«Malheureusement l'ardeur ordinaire des Français après un premier succès a prévalu, et, comptant la victoire assurée, on a marché en avant. Le général Hoche avait fait masquer une batterie de toute sa grosse artillerie chargée à mitraille; elle n'a été démasquée qu'au moment que les royalistes étaient très prés. L'effet en a été prodigieux; il a fallu nécessairement faire une retraite assez précipitée, et qui, peut-être, aurait eu encore des suites plus funestes, sans le feu des bâtiments anglais, qui ont protégé la retraite dans la presqu'île et ont forcé les républicains à la retraite.
«Cette malheureuse journée nous a beaucoup coûté.

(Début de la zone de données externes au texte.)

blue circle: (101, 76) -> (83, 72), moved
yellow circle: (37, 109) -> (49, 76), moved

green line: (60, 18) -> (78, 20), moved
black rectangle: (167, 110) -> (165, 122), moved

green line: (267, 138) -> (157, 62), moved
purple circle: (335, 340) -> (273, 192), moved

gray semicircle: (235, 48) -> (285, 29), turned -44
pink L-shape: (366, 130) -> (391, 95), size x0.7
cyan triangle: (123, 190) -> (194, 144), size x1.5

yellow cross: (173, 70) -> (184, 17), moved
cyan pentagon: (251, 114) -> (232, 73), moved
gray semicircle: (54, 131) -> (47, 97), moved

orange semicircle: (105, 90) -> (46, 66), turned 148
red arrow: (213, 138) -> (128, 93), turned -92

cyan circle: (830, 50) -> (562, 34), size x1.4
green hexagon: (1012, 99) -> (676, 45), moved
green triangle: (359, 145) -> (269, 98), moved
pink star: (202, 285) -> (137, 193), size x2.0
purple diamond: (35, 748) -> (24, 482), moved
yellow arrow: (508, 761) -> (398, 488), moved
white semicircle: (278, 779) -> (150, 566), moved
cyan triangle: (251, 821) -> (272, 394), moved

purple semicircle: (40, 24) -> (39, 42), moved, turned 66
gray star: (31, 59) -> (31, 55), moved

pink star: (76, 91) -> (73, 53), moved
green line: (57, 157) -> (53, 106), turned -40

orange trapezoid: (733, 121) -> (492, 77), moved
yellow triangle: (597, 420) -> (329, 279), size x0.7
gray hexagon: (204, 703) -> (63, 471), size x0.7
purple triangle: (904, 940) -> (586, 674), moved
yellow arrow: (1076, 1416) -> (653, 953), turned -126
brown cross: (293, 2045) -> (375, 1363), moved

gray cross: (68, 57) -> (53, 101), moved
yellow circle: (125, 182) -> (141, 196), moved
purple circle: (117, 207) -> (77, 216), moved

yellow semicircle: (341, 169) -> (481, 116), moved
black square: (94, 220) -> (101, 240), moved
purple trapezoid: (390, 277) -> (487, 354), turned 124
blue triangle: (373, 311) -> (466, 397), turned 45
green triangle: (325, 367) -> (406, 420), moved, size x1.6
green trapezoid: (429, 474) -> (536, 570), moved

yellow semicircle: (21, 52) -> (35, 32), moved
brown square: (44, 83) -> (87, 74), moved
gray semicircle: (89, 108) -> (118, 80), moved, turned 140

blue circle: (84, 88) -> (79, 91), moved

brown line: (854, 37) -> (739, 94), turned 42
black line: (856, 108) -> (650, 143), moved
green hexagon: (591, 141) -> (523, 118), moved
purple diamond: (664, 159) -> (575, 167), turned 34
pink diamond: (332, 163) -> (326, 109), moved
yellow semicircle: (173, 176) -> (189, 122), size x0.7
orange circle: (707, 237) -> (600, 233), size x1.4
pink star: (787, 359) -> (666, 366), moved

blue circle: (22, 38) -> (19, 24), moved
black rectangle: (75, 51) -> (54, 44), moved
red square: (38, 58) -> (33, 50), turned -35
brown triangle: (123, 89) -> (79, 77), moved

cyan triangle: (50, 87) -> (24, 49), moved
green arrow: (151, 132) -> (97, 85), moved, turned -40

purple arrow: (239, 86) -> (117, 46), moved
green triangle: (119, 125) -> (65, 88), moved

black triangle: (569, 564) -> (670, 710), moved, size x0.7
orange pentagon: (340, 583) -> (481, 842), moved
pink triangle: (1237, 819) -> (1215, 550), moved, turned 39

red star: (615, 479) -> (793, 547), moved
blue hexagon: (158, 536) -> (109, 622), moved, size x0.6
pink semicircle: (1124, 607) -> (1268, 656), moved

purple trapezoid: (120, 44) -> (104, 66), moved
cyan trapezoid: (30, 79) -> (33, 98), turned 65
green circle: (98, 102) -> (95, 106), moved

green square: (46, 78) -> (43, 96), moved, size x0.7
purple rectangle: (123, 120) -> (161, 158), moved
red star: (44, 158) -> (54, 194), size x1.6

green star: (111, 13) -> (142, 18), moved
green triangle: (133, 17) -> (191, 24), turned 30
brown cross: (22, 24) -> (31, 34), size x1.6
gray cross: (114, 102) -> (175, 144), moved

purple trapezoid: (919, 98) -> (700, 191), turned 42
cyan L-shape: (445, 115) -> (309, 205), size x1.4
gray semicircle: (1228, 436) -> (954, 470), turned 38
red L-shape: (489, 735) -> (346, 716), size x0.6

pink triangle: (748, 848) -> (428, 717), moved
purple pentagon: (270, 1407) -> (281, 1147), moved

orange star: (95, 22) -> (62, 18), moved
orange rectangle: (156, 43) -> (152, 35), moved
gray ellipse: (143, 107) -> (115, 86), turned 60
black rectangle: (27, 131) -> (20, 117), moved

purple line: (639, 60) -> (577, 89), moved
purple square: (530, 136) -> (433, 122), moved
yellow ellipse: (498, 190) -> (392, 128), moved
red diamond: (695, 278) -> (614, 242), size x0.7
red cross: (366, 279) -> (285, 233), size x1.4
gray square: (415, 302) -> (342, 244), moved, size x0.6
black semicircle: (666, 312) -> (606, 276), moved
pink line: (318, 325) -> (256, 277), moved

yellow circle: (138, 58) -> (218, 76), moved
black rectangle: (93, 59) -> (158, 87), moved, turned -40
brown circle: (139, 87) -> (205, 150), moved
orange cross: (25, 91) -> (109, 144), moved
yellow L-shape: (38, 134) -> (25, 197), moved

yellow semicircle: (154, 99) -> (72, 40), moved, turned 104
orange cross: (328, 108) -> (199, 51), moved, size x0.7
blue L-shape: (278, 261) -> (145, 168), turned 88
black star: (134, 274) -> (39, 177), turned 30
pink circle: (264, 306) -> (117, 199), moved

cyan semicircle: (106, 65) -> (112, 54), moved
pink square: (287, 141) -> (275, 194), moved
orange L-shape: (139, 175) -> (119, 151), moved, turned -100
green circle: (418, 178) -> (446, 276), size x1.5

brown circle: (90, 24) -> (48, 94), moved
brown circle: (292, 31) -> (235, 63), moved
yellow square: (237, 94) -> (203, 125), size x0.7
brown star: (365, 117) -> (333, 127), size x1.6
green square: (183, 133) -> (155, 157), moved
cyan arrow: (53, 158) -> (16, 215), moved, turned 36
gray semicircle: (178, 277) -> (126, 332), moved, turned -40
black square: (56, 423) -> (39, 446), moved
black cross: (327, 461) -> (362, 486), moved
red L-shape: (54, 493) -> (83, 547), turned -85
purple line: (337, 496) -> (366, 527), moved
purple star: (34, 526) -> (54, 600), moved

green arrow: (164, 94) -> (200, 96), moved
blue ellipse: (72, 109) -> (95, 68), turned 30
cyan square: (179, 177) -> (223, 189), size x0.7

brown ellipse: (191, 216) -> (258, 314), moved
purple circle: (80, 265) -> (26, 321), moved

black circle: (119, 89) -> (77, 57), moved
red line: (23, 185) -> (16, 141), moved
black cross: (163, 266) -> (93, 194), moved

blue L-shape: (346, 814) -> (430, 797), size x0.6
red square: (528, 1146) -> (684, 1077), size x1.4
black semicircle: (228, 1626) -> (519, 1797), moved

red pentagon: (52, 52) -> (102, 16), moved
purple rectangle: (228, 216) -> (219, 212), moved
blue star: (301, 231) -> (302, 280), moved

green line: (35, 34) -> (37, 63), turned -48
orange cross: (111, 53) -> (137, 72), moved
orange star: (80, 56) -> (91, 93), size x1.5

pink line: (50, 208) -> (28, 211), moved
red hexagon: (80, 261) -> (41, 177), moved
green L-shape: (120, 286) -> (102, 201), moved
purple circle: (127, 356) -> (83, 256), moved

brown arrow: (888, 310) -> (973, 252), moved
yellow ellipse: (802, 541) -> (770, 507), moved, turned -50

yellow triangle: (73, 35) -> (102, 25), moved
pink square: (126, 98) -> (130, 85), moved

On a tenu ici la perte très secrète; mais il est arrivé des lettres, et par ce que j'ai pu rassembler, il y a eu plus de cent officiers ou gentilshommes volontaires tués ou blessés. De ces derniers est M. d'Hervilly, qui a eu un biscayen dans le ventre; mais on espère le sauver. La perte des soldats est de cinq cents à six cents hommes. Il eût été nécessaire d'avoir un succès bien marquant pour encourager tous les bons paysans bretons qui n'avaient jamais sorti de leurs villages. J'ai vu une lettre d'une personne fort raisonnable qui craint l'effet de ce premier échec[63].»
En même temps que ce compte rendu parvenait au prince de Condé, il recevait une lettre du duc d'Harcourt, où l'affaire de Sainte-Barbe était présentée sous un jour moins inquiétant que dans la précédente: «Le corps débarqué, aux ordres de M. de Puisaye et de M. d'Hervilly, s'est rendu maître du fort de Penthièvre qui ferme la presqu'île, sans résistance; il a été mis en état de défense, et l'on a escarmouché en avant dans l'objet sans doute d'ameuter les troupes. On a repoussé plusieurs attaques des ennemis, et le 15, il y a eu une affaire assez vive pour coûter quatre cents hommes tués ou blessés, parce que l'on a voulu attaquer des retranchements, que l'on s'est trop engagé et qu'une batterie démasquée a obligé de se retirer. M. d'Hervilly y a été blessé ainsi que plusieurs officiers; on assure qu'il n'est pas en danger.»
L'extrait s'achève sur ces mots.